For the latest county estimates, ACS occupation tables on data.census.gov provide the most current standardized breakdown.

Commuting patterns and mean commute time

  • Commuting in Upson County is predominantly car‑based, with limited fixed-route transit typical of rural Georgia.
  • Mean/average commute times are reported in the ACS and summarized in QuickFacts; Upson County’s mean commute is generally around the high‑20s minutes range (varies by year). The current value is shown under “Commute time” on QuickFacts.

Local employment vs. out‑of‑county work

A significant share of residents commonly commute to jobs outside the county (notably toward the Macon and Metro Atlanta spheres and other nearby counties), while Thomaston functions as the primary in‑county employment hub. The most direct public metric for this is the Census “county‑to‑county worker flows” and commuting tables available through LEHD OnTheMap, which shows where Upson County residents work and where local jobs are filled from.

Housing and Real Estate

Homeownership and rental share

  • Upson County is majority owner‑occupied, consistent with rural Georgia counties. The most recent owner‑occupied vs. renter‑occupied shares are published in ACS and summarized on QuickFacts (Housing section).

Median property values and recent trends

  • Median home value (owner‑occupied housing unit value) is provided by ACS/QuickFacts and is typically below the Georgia statewide median, reflecting a more affordable market than major metro counties.
  • Recent trend: Like much of Georgia, Upson County experienced price growth during 2020–2022 with more mixed movement thereafter as interest rates rose; county medians in ACS tend to lag real‑time market changes. For current market-direction indicators (list prices, days on market), local MLS summaries are commonly used, but ACS remains the standardized public dataset for a countywide median.

The current ACS median value is listed on QuickFacts.

Typical rent prices

  • Median gross rent (including utilities where reported) is published via ACS and summarized on QuickFacts. Upson County rents are typically lower than metro Atlanta, reflecting lower land and housing costs and a smaller multifamily inventory. The current median is available on QuickFacts.

Types of housing

  • Single‑family detached homes dominate, including older homes in and near Thomaston and newer construction along main corridors.
  • Manufactured housing is present in rural areas, consistent with many non‑metro Georgia counties.
  • Apartments and small multifamily are concentrated around Thomaston and near major roads rather than widely dispersed.
  • Rural lots/acreage are common outside the city, with a mix of agricultural and wooded parcels.

These characteristics align with ACS structure-type distributions (1‑unit detached vs. multifamily vs. mobile homes) available on data.census.gov.

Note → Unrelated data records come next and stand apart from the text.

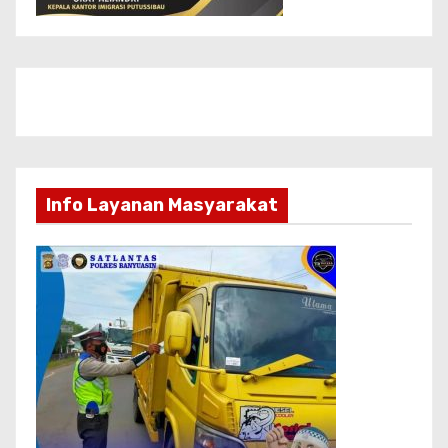
Info Layanan Masyarakat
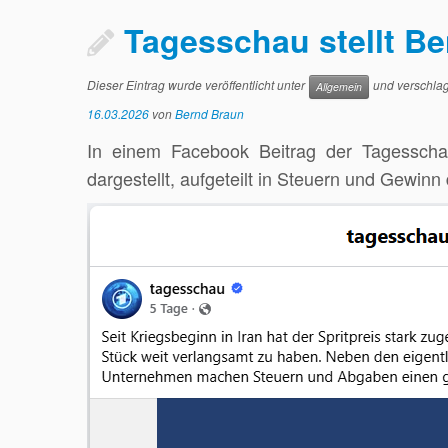
Tagesschau stellt Be
Dieser Eintrag wurde veröffentlicht unter
und verschlag
Allgemein
16.03.2026
von
Bernd Braun
In einem Facebook Beitrag der Tagesscha
dargestellt, aufgeteilt in Steuern und Gewinn 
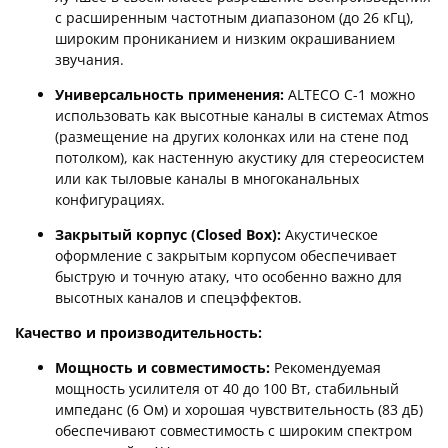
с расширенным частотным диапазоном (до 26 кГц),
широким прониканием и низким окрашиванием
звучания.
Универсальность применения:
ALTECO C-1 можно
использовать как высотные каналы в системах Atmos
(размещение на других колонках или на стене под
потолком), как настенную акустику для стереосистем
или как тыловые каналы в многоканальных
конфигурациях.
Закрытый корпус (Closed Box):
Акустическое
оформление с закрытым корпусом обеспечивает
быструю и точную атаку, что особенно важно для
высотных каналов и спецэффектов.
Качество и производительность:
Мощность и совместимость:
Рекомендуемая
мощность усилителя от 40 до 100 Вт, стабильный
импеданс (6 Ом) и хорошая чувствительность (83 дБ)
обеспечивают совместимость с широким спектром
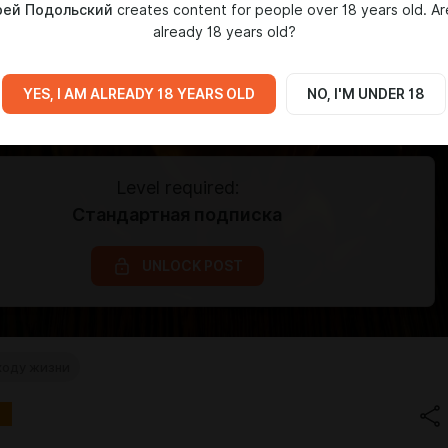
рей Подольский
creates content for people over 18 years old. Ar
already 18 years old?
YES, I AM ALREADY 18 YEARS OLD
NO, I'M UNDER 18
Level required:
Стандартная подписка
UNLOCK POST
ходу жизни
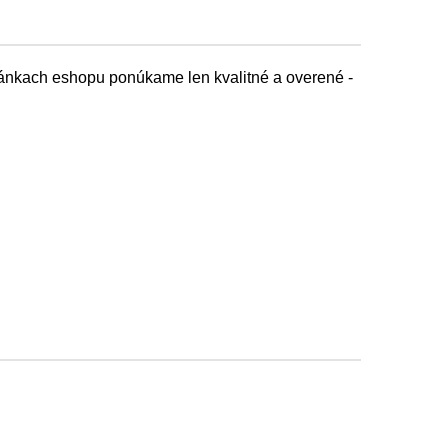
tránkach eshopu ponúkame len kvalitné a overené -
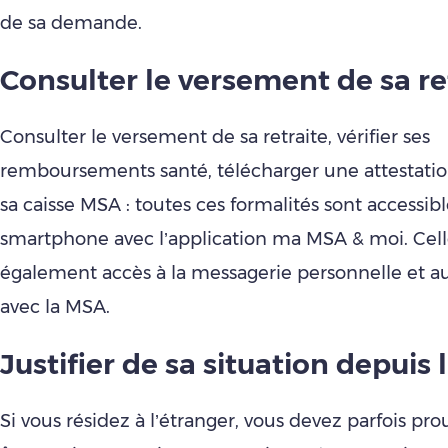
de sa demande.
Consulter le versement de sa re
Consulter le versement de sa retraite, vérifier ses
remboursements santé, télécharger une attestatio
sa caisse MSA : toutes ces formalités sont accessib
smartphone avec l’application ma MSA & moi. Cell
également accès à la messagerie personnelle et 
avec la MSA.
Justifier de sa situation depuis 
Si vous résidez à l’étranger, vous devez parfois pr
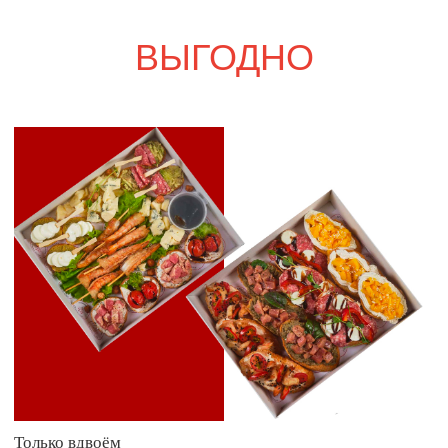
Свадебный переполох
5 700
р.
6 650
р.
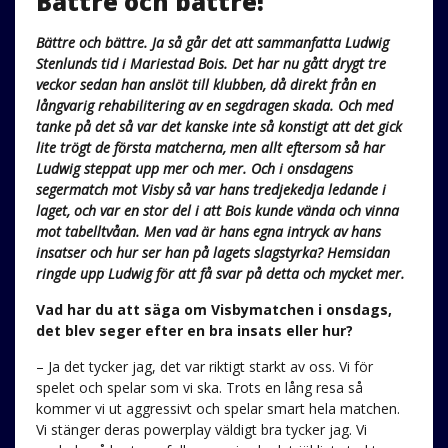
Bättre och bättre!
Bättre och bättre. Ja så går det att sammanfatta Ludwig
Stenlunds tid i Mariestad Bois. Det har nu gått drygt tre
veckor sedan han anslöt till klubben, då direkt från en
långvarig rehabilitering av en segdragen skada. Och med
tanke på det så var det kanske inte så konstigt att det gick
lite trögt de första matcherna, men allt eftersom så har
Ludwig steppat upp mer och mer. Och i onsdagens
segermatch mot Visby så var hans tredjekedja ledande i
laget, och var en stor del i att Bois kunde vända och vinna
mot tabelltvåan. Men vad är hans egna intryck av hans
insatser och hur ser han på lagets slagstyrka? Hemsidan
ringde upp Ludwig för att få svar på detta och mycket mer.
Vad har du att säga om Visbymatchen i onsdags,
det blev seger efter en bra insats eller hur?
– Ja det tycker jag, det var riktigt starkt av oss. Vi för
spelet och spelar som vi ska. Trots en lång resa så
kommer vi ut aggressivt och spelar smart hela matchen.
Vi stänger deras powerplay väldigt bra tycker jag. Vi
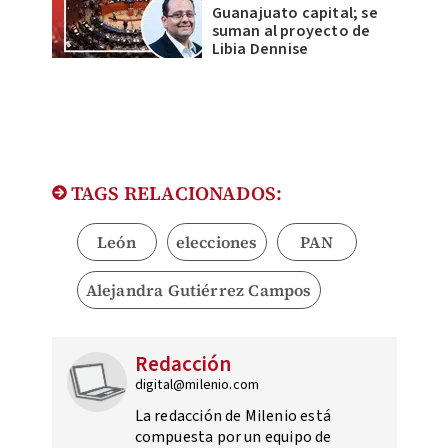
Guanajuato capital; se
suman al proyecto de
Libia Dennise
TAGS RELACIONADOS:
León
elecciones
PAN
Alejandra Gutiérrez Campos
Redacción
digital@milenio.com
La redacción de Milenio está
compuesta por un equipo de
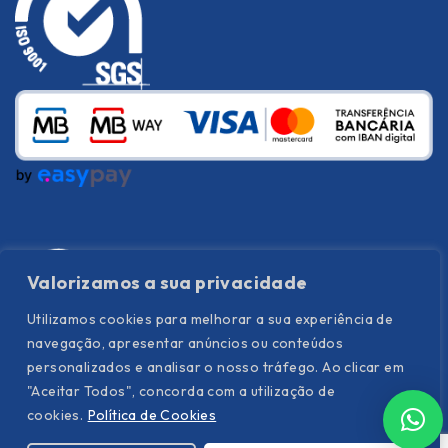
Valorizamos a sua privacidade
Utilizamos cookies para melhorar a sua experiência de
navegação, apresentar anúncios ou conteúdos
personalizados e analisar o nosso tráfego. Ao clicar em
"Aceitar Todos", concorda com a utilização de
cookies.
Política de Cookies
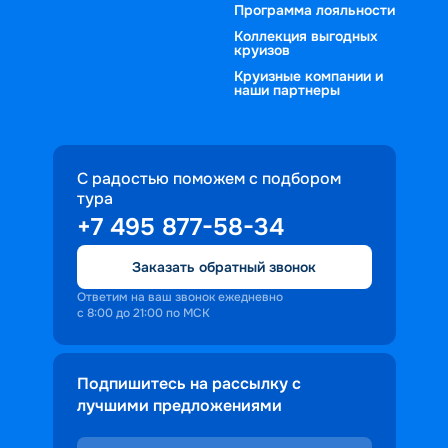
Программа лояльности
Коллекция выгодных
круизов
Круизные компании и
наши партнеры
С радостью поможем с подбором
тура
+7 495 877-58-34
Заказать обратный звонок
Ответим на ваш звонок ежедневно
с 8:00 до 21:00 по МСК
Подпишитесь на рассылку с
лучшими предложениями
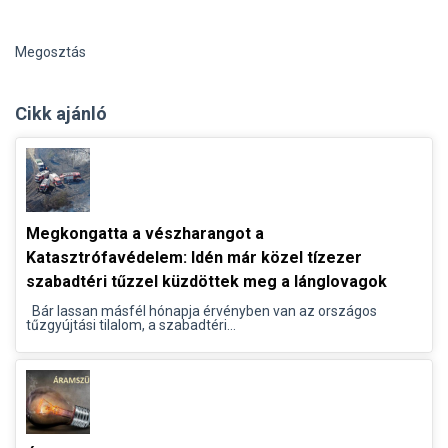
Megosztás
Cikk ajánló
Megkongatta a vészharangot a
Katasztrófavédelem: Idén már közel tízezer
szabadtéri tűzzel küzdöttek meg a lánglovagok
Bár lassan másfél hónapja érvényben van az országos
tűzgyújtási tilalom, a szabadtéri...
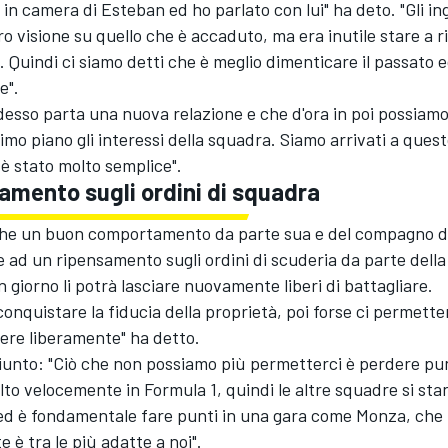
in camera di Esteban ed ho parlato con lui" ha deto. "Gli in
ro visione su quello che è accaduto, ma era inutile stare a r
a. Quindi ci siamo detti che è meglio dimenticare il passato
e".
esso parta una nuova relazione e che d'ora in poi possiamo
imo piano gli interessi della squadra. Siamo arrivati a ques
è stato molto semplice".
amento sugli ordini di squadra
he un buon comportamento da parte sua e del compagno d
 ad un ripensamento sugli ordini di scuderia da parte della
 giorno li potrà lasciare nuovamente liberi di battagliare.
onquistare la fiducia della proprietà, poi forse ci permette
ere liberamente" ha detto.
unto: "Ciò che non possiamo più permetterci è perdere pun
o velocemente in Formula 1, quindi le altre squadre si sta
ed è fondamentale fare punti in una gara come Monza, che
 è tra le più adatte a noi".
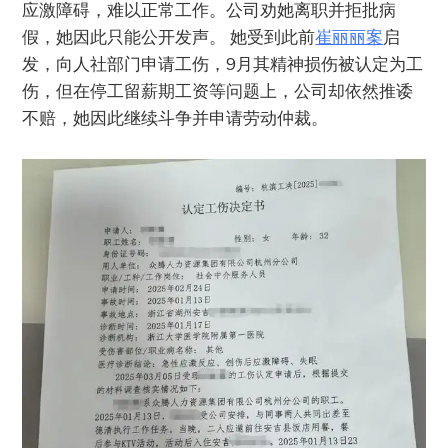
应激障碍，难以正常工作。公司劝她离职并拒批病
假，她因此只能公开发声。 她受到此前
崔丽丽案
启
发，向人社部门申请工伤，9月其精神损伤被认定为工
伤，但在停工留薪期工资等问题上，公司却依然推诿
不赔，她因此继续斗争并申请劳动仲裁。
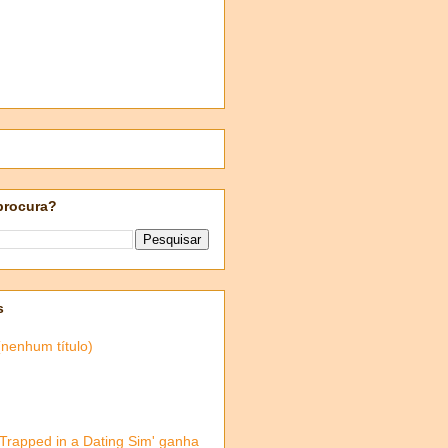
procura?
s
(nenhum título)
'Trapped in a Dating Sim' ganha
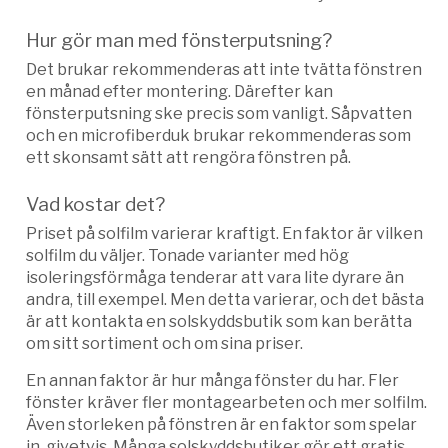
Hur gör man med fönsterputsning?
Det brukar rekommenderas att inte tvätta fönstren
en månad efter montering. Därefter kan
fönsterputsning ske precis som vanligt. Såpvatten
och en microfiberduk brukar rekommenderas som
ett skonsamt sätt att rengöra fönstren på.
Vad kostar det?
Priset på solfilm varierar kraftigt. En faktor är vilken
solfilm du väljer. Tonade varianter med hög
isoleringsförmåga tenderar att vara lite dyrare än
andra, till exempel. Men detta varierar, och det bästa
är att kontakta en solskyddsbutik som kan berätta
om sitt sortiment och om sina priser.
En annan faktor är hur många fönster du har. Fler
fönster kräver fler montagearbeten och mer solfilm.
Även storleken på fönstren är en faktor som spelar
in, givetvis. Många solskyddsbutiker gör ett gratis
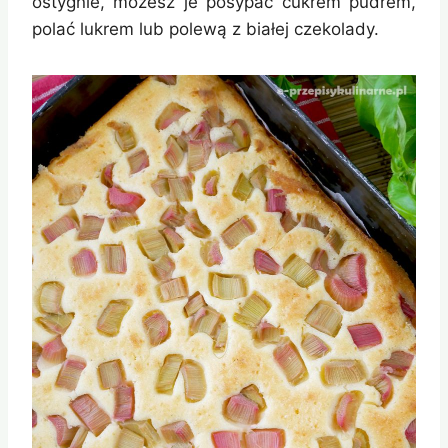
ostygnie, możesz je posypać cukrem pudrem,
polać lukrem lub polewą z białej czekolady.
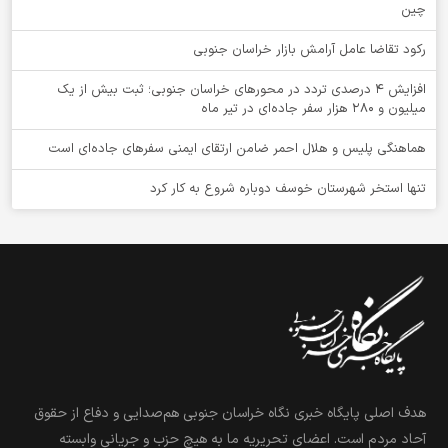
چین
رکود تقاضا عامل آرامش بازار خراسان جنوبی
افزایش 4 درصدی تردد در محورهای خراسان جنوبی؛ ثبت بیش از یک
میلیون و 280 هزار سفر جاده‌ای در تیر ماه
هماهنگی پلیس و هلال احمر ضامن ارتقای ایمنی سفرهای جاده‌ای است
تنها استخر شهرستان خوسف دوباره شروع به کار کرد
هدف اصلی پایگاه خبری نگاه خراسان جنوبی هم‌صدایی و دفاع از حقوق
آحاد مردم است. اعضای تحریریه ما به هیچ حزب و جریانی وابسته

Neighborhood characteristics (proximity to schools/amenities)

  • The most school‑ and service‑proximate neighborhoods are generally within Thomaston and near the Upson‑Lee campus areas, where access to groceries, clinics, and civic services is more centralized.
  • Outlying areas offer larger parcels and lower density but typically require longer driving distances to schools, healthcare, and retail.

Because neighborhood-level amenity proximity is not reported as a single county statistic, the most consistent public proxy is housing density/structure type from ACS combined with school locations published in state/district directories.

Property tax overview (rate and typical homeowner cost)

  • Georgia property taxes are levied primarily by county/school/city millage rates applied to assessed value (Georgia commonly assesses at 40% of fair market value before exemptions). Upson County’s effective rate varies by jurisdiction (county vs. city of Thomaston) and exemptions.
  • The most verifiable public references for current millage rates and billing are county tax commissioner/board of commissioners postings and annual budget notices; statewide context and methodology are summarized by the Georgia Department of Revenue property tax overview.

A single “average homeowner cost” is not published as a universal county constant because bills vary by assessed value, exemptions (e.g., homestead), and location-specific millage; county tax digest summaries are commonly used as the best public proxy for typical burden at the county level.